From omnichannel to omnipayments: Why a payment revolution is on its way

5th Aug 2014

As ecommerce reaches maturity, driven by the rise of mobile, sensors and start-ups we are seeing dramatic changes in the payments space.

As the smart phone competes for shopping supremacy, its role has now crept firmly into paying for goods or in the case of mechanisms such as Square, taking payment.

Today’s physical retailers are competing to guide the customer as they research and purchase goods, taking into account where they are in the store and their current and past behaviour, and looking to make sure that if customers do price-compare the store can respond by price-matching or offering other benefits.

The rise of Bluetooth Low Energy (BLE) technology is expediting this trend, mobile messaging can now be targeted at a micro level, aisle by aisle in a supermarket or floor by floor in a department store and payments can be made without being physically at the till or terminal. Already in 2014, we have seen Waitrose and Tesco introduce ‘proximity’ messaging to customer smart phones to support click-and-collect customers arriving in store and deliver aisle-based messages to shoppers comparing goods. Payment is a natural extension to all these activities, perhaps the ultimate convenience if we do not even need to retrieve our plastic cards.

WorldPay estimate that by 2017, alternative payments will account for 59% of all online transactions globally and this will change the landscape of how we shop, pay and manage our money.

Although banks are responding, many have been slow off the starting blocks. Whilst Barclays, with its Pingit app, was first to market with peer-to-peer payments, the introduction of ‘Pay M’ - the first manifestation of a cross-bank effort to enable mobile payment between peers - will bring payment functionality to millions of consumers but it will not let you pay for goods at point of sale (POS), yet.

However, at the moment, conversion rates are not strong. A poll by Harris Interactive last year showed that over half of consumers abandon purchases on mobile devices due to payment friction. As mobile commerce becomes better integrated and user design reaches maturity, the distinction between ‘buying’ and ‘paying’ for goods on your smart phone will blur. A customer could, for example, browse for goods on a mobile phone and then use a card in their mobile wallet to pay for it. Equally, consumers could (whilst in a physical store) use Bluetooth or NFC to ‘tap and go’ without retrieving their physical payment card.

New entrants are starting to disintermediate banks that do not act quickly enough to develop a compelling mobile and payments offer.
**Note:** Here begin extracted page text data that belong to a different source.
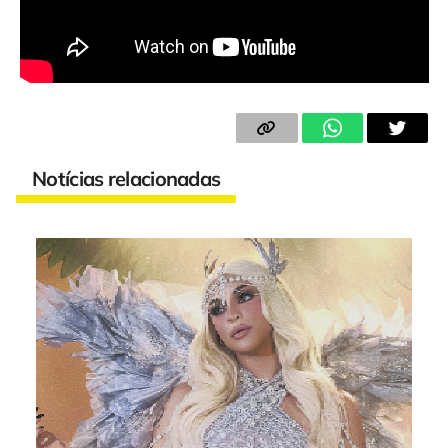
Notícias relacionadas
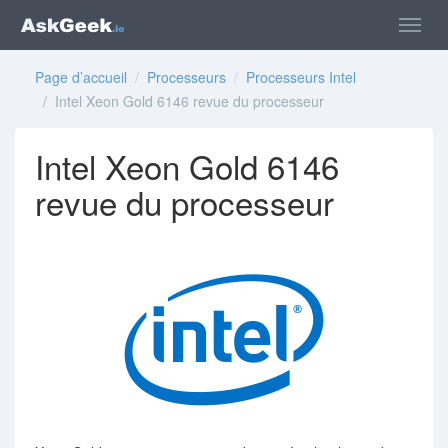
Page d’accueil
/
Processeurs
/
Processeurs Intel
/ Intel Xeon Gold 6146 revue du processeur
Intel Xeon Gold 6146
revue du processeur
In the fourth quarter of 2013, a third of transactions in Starbucks across North America were pre-paid, with users drawing-down on funds through the plastic card or app instead of using cash or a credit card to pay for their morning caffeine fix.

Payment services

Perhaps the biggest change in this space is the emergence of digital banks and payment services such as Moven, Go Bank, Virtual Wallet, Simple, Ripple, Venmo and TransferWise. Many of these brands lead on convenience, personalised digital money management services and apps, whilst lowering charges to the consumer and in the case of TransferWise, building their brand through social media and stunting, they are fast becoming hard to miss.
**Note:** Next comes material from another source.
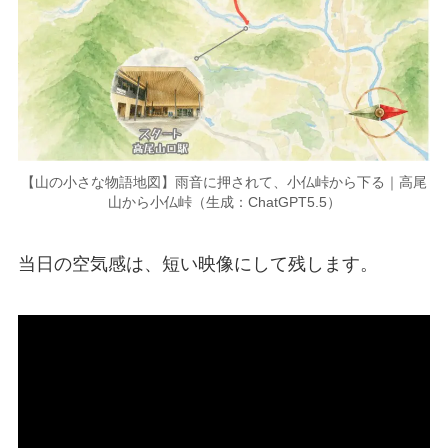
【山の小さな物語地図】雨音に押されて、小仏峠から下る｜高尾
山から小仏峠（生成：ChatGPT5.5）
当日の空気感は、短い映像にして残します。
Similarly, mobile wallets such as Weve and Google, that combine ways to pay with digital loyalty points and coupons, make it easier for the consumer to discover new goods wherever they are and pay however they wish.

So, what is the issue for the banks who wait and see? Card and account dormancy, loss of interchange, or attrition as disgruntled consumers move to a digital bank.
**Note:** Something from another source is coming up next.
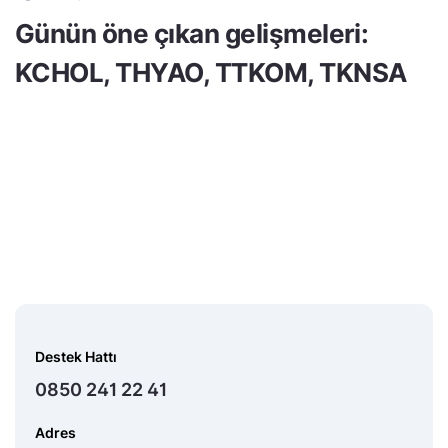
Günün öne çıkan gelişmeleri:
KCHOL, THYAO, TTKOM, TKNSA
Destek Hattı
0850 241 22 41
Adres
A recent Amaze survey of 10-15 year olds revealed that a third would consider banking with Amazon. In the last year Amazon has acquired payment start-up GoPago and launched ‘Amazon Payments’, a service that allows shoppers to pay for goods on a wide range of sites using their Amazon account. Are Amazon trying to become a bank? In much the same way, we have seen that Facebook has applied to become an ‘e-money’ institution and hired PayPal’s Ex-President David Marcus; does this mean we will see more tech giants evolving in this direction?

In an era of bank branch closures, this change in behaviour is a genuine threat to banks that are slow to reform digitally. As digital payment friction reduces and the software starts to act as more of a navigational device that reacts to our physical proximity, the opportunity for retailers and other service providers will be formidable.

Jasper Bell is strategy consultant at Amaze – a leading, full service digital marketing, technology and commerce consultancy.